-- Opening Marker --

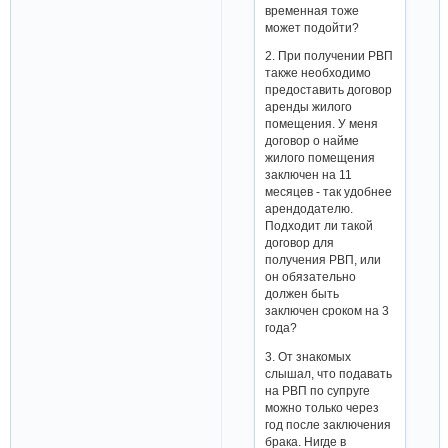
временная тоже
может подойти?
2. При получении РВП
также необходимо
предоставить договор
аренды жилого
помещения. У меня
договор о найме
жилого помещения
заключен на 11
месяцев - так удобнее
арендодателю.
Подходит ли такой
договор для
получения РВП, или
он обязательно
должен быть
заключен сроком на 3
года?
3. От знакомых
слышал, что подавать
на РВП по супруге
можно только через
год после заключения
брака. Нигде в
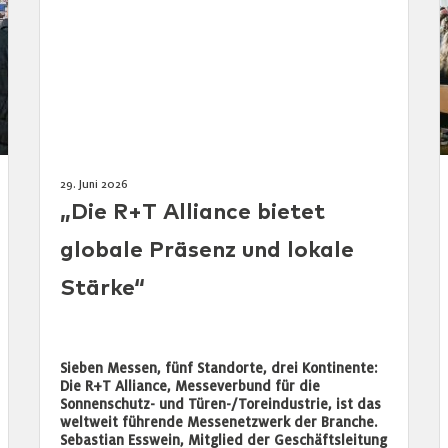
29. Juni 2026
„Die R+T Alliance bietet
globale Präsenz und lokale
Stärke“
Sieben Messen, fünf Standorte, drei Kontinente:
Die R+T Alliance, Messeverbund für die
Sonnenschutz- und Türen-/Toreindustrie, ist das
weltweit führende Messenetzwerk der Branche.
Sebastian Esswein, Mitglied der Geschäftsleitung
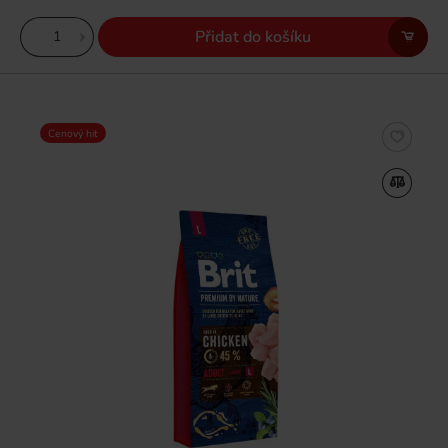
Přidat do košíku
Cenový hit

-- Closing Marker --

What is needed is every entry above, repeated exactly, with the pictures dropped.

временная тоже
может подойти?
2. При получении РВП
также необходимо
предоставить договор
аренды жилого
помещения. У меня
договор о найме
жилого помещения
заключен на 11
месяцев - так удобнее
арендодателю.
Подходит ли такой
договор для
получения РВП, или
он обязательно
должен быть
заключен сроком на 3
года?
3. От знакомых
слышал, что подавать
на РВП по супруге
можно только через
год после заключения
брака. Нигде в
29. Juni 2026
„Die R+T Alliance bietet
globale Präsenz und lokale
Stärke“
Sieben Messen, fünf Standorte, drei Kontinente:
Die R+T Alliance, Messeverbund für die
Sonnenschutz- und Türen-/Toreindustrie, ist das
weltweit führende Messenetzwerk der Branche.
Sebastian Esswein, Mitglied der Geschäftsleitung
Přidat do košíku
Cenový hit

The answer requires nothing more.